ゆくゆくは聖女の寵姫5人からなるギルゼンス親衛隊に発展するかも?
しっかり避妊してるので大丈夫そうです。
サローザが独占することはできないのですが、それがまた彼女にとって執着する理由にもなっていたり。
親衛隊は面白いですね!なんでも言う事聞きそう。
聖女皇さまの性欲が強すぎる件w
英雄色を好むってこういうことなんですね!
何にでも精力的な人です…よく言うと
サローザ「ギルゼンス様、一度に付き合う相手は何故5人までのルールがあるのですか?
6人目を増やしたりしませんか? 例えば、私とか、わたしとか、ワタシとか?」
ギルゼンス「えっ?そんな、6人同時に付き合うだなんて、はしたないじゃない。恥ずかしいわ」
サローザ(ギルゼンス様の恥じらいの基準が分からない)
本人にしかわからない謎ルール…
そして謎の恥じらいポイント!
そういう理解しがたいルールが内側にあったりします。
サローザも大変ですね笑
ギ「ジャンボパフェ2個は流石に多かったかしら?チェリーが余ったしまったわ」
サ「ギルゼンス様よろしければですが、そのチェリーいただけませんか?」
ギ「ええ、良いわよ。よく頑張っている貴女へのご褒美」
サ「光栄です。ギルゼンス様」恍惚の表情を浮かべたサローザが舌を長く伸ばし、サクランボを嘗め回す。

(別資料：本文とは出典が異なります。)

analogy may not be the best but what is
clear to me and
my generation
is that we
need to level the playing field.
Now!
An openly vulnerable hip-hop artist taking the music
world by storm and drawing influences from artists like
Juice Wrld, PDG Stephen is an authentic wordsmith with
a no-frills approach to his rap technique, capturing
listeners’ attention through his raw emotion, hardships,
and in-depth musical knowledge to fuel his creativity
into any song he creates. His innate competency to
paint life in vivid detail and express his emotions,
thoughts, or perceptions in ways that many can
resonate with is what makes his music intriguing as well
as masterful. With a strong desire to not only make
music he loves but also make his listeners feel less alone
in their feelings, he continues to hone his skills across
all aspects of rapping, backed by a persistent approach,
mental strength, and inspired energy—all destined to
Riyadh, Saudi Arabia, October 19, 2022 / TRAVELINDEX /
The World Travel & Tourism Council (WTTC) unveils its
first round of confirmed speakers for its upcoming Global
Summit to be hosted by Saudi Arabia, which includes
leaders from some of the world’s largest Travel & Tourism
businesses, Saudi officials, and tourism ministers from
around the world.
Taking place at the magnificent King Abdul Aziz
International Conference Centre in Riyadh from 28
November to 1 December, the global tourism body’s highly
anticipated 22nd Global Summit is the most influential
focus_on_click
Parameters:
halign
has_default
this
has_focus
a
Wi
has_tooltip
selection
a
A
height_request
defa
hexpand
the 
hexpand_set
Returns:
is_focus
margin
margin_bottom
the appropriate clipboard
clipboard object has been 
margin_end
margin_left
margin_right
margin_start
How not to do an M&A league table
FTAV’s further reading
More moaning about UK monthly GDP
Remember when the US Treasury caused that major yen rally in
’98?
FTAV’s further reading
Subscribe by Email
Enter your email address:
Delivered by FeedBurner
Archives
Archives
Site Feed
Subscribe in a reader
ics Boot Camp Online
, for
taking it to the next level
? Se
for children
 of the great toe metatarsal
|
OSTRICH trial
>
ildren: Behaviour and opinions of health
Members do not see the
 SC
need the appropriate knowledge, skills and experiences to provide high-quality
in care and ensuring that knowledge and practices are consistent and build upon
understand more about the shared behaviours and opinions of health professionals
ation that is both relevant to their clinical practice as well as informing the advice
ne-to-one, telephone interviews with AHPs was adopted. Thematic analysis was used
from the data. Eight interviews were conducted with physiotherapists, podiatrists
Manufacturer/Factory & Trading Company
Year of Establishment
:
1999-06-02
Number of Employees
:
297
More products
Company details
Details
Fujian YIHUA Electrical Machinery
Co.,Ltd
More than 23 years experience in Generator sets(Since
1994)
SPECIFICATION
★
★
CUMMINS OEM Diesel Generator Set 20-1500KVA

サ「レロレロレロレロレロレロレロレロレロレロレロレロレロレロレロレロレロレロレロレロ」
ギ「ちょっと…貴女…?…うわぁ…」ギルゼンスはサローザを「5人」に加えない事を決めた。
そのチェリー食べないのか?
ガッつくようだがぼくの好物なんだ……くれないか?
ギルゼンスから貰ったものならなんでも大事にしそうなサローザ…
そしてジャンボパフェ食べてるギルゼンスちょっと可愛い笑
ヴァルネイのマントが共通意匠。頭部装飾が多いサローザの身分が高そうに見える。
長身と何度も強調されるサローザより背が高いギルゼンス。
サローザが最も欲している物を見抜き言葉を多く弄するでもなく、静かに態度で篭絡する聖女皇の凄みの片鱗が垣間見える瞬間。
サローザは後発にデザインされた聖女なので、何かと装飾がゴージャス笑
確かに偉い人ぽく見えますよね。
サローザが170cmぐらいあって、背が高い方です。
ギルゼンスは173cm、ヒール込み180cmぐらいのイメージです。